Куда деваться. Поехали ночью. Не далеко. Главное отъехать подальше от лагеря, чтобы случайно заржавший конь их не выдал. Камень почти в трёх километрах, вот ещё приблизительно три или четыре отъехали, и встали на привал посреди степи уже при полной темноте.
Выли волки. Теперь к озеру со всех окрестностей соберутся. Там тухлятинка. Лошади испугано фыркали, жались друг к другу и людям. Их стреножили, а то бы и разбежаться со страха могли. Едва стало сереть, позавтракали, покормили лошадей, напоили их и себя, и в путь. Всё, после обеда были уже в той западной рощице, где у них с Паком был тайник организован. Сгрузили в него пулемёты, винтовки, Маузеры и всё золото. Даже большинство тряпок. В Маньчжурию пойдёт один Брехт. Парочка пока обоснуется в этой рощице. Только котёнка, переставшего шипеть и скулить, попаданец сунул за пазуху.
Иван Яковлевич так и не придумал, как легализовать лошадей, а Васька с Чубарым ни за что не хотел расставаться. Решили так. Парочку дней выждать, а потом начать перевозить золото из-под камушка сюда. Если один конь увезёт сто двадцать кило, то три лошадки тридцать слитков перевезут. А нужно сто пятьдесят. Пять ходок. Получается, если не сильно спешить, то десять дней. Ну, оно того стоит. Даже трудно сказать, сколько стоит две с лишним тонны золота. Стоп. Стоп. Стоп. 1933 год — отмена «золотого стандарта», то есть, если сейчас золото стоит чуть-чуть дороже 20 долларов за одну тройскую унцию, то через год цена подскочит до 35 долларов. Вот годик и подождём.
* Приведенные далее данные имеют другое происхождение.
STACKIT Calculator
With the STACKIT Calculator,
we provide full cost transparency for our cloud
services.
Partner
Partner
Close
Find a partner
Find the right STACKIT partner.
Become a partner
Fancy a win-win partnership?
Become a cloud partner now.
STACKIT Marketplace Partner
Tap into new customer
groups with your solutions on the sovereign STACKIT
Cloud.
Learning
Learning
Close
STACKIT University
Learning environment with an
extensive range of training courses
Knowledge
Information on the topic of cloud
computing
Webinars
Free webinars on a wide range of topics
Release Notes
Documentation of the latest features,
Всё это Иван Яковлевич продумывал, пока на карачках полз по тому небольшому овражку. С собой только один сидор с женскими шмотками был и Барсик за пазухой. Хоть как-то скрасить горе Куй из-за смерти Пака. Кем уж она его считала, охранником или отцом, но явно близким человеком, а тут придётся Ивану Яковлевичу сообщать скорбную весть.